XIP1213H from Xiphera is a high-speed Intellectual Property (IP) core implementing the MACsec protocol as standardized in IEEE Std 802.1AE-2018.
The MACsec protocol defines a security infrastrucure for Layer 2 (as per the OSI model) traffic by assuring that a received frame has been sent by a transmitting station that claimed to send it. Furthermore, the traffic between stations is both encrypted to provide data confidentiality and authenticated to provide data integrity.

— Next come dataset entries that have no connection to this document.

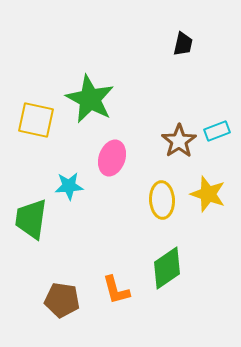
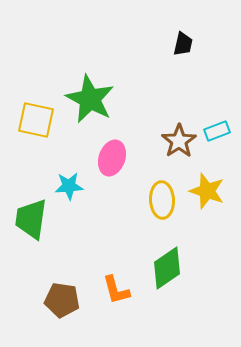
yellow star: moved 1 px left, 3 px up
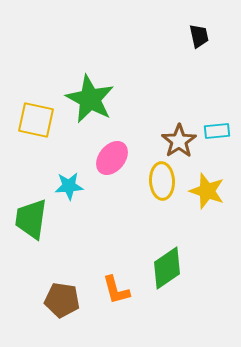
black trapezoid: moved 16 px right, 8 px up; rotated 25 degrees counterclockwise
cyan rectangle: rotated 15 degrees clockwise
pink ellipse: rotated 20 degrees clockwise
yellow ellipse: moved 19 px up
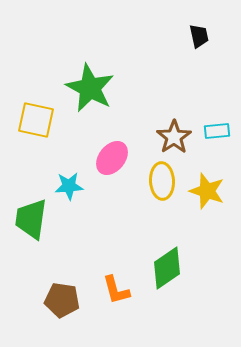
green star: moved 11 px up
brown star: moved 5 px left, 4 px up
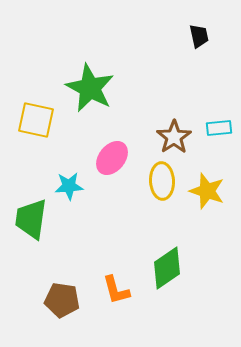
cyan rectangle: moved 2 px right, 3 px up
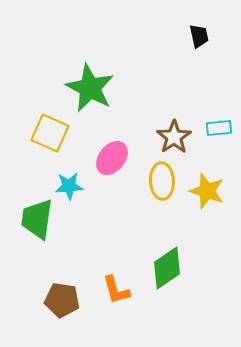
yellow square: moved 14 px right, 13 px down; rotated 12 degrees clockwise
green trapezoid: moved 6 px right
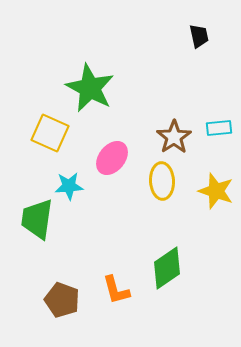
yellow star: moved 9 px right
brown pentagon: rotated 12 degrees clockwise
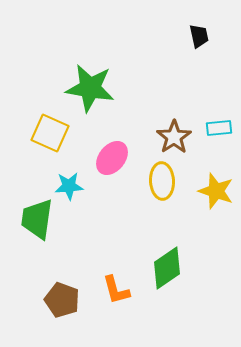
green star: rotated 18 degrees counterclockwise
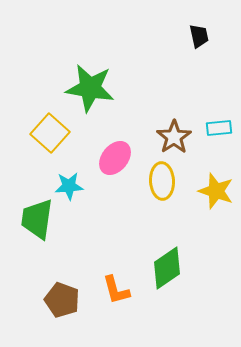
yellow square: rotated 18 degrees clockwise
pink ellipse: moved 3 px right
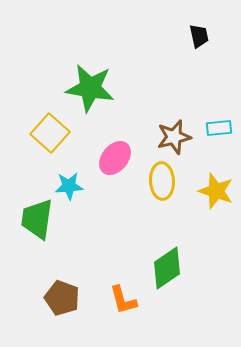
brown star: rotated 20 degrees clockwise
orange L-shape: moved 7 px right, 10 px down
brown pentagon: moved 2 px up
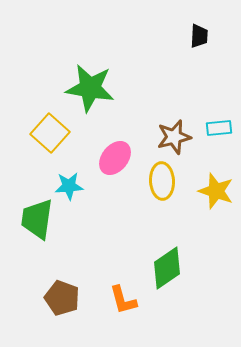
black trapezoid: rotated 15 degrees clockwise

XIP1213H uses Advanced Encryption Standard with 256 bits long key in Galois Counter Mode (AES-GCM) to protect data confidentiality, data integrity and data origin authentication. The cipher suite is denoted either as GCM-AES-XPN-256 if the eXtended Packet Numbering (XPN) is in use, or as GCM-AES-XPN-256 if XPN is not in use. Both GCMAES-256 and GCM-AES-XPN-256 use Xiphera’s IP core XIP1113H as the underlying building block for AES-GCM.
XIP1213H is best suited for traffic on 10/25/40 Gbps links . XIP1213H can also in selected cases be retrofitted to existing FPGA designs without requiring a board re-spin, either if there are enough FPGA resources available or if a pin-compatible FPGA with additional resources can be used.
Key management (including key exchange) lies outside the scope of 802.1AE, and hence the functionality of XIP1213H is based on the assumption that key management is performed by externally to XIP1213H.
XIP1213H has been designed for easy integration with FPGA- and ASIC-based designs in a vendor-agnostic design methodology, and the functionality of XIP1213H does not rely on any FPGA manufacturer-specific features.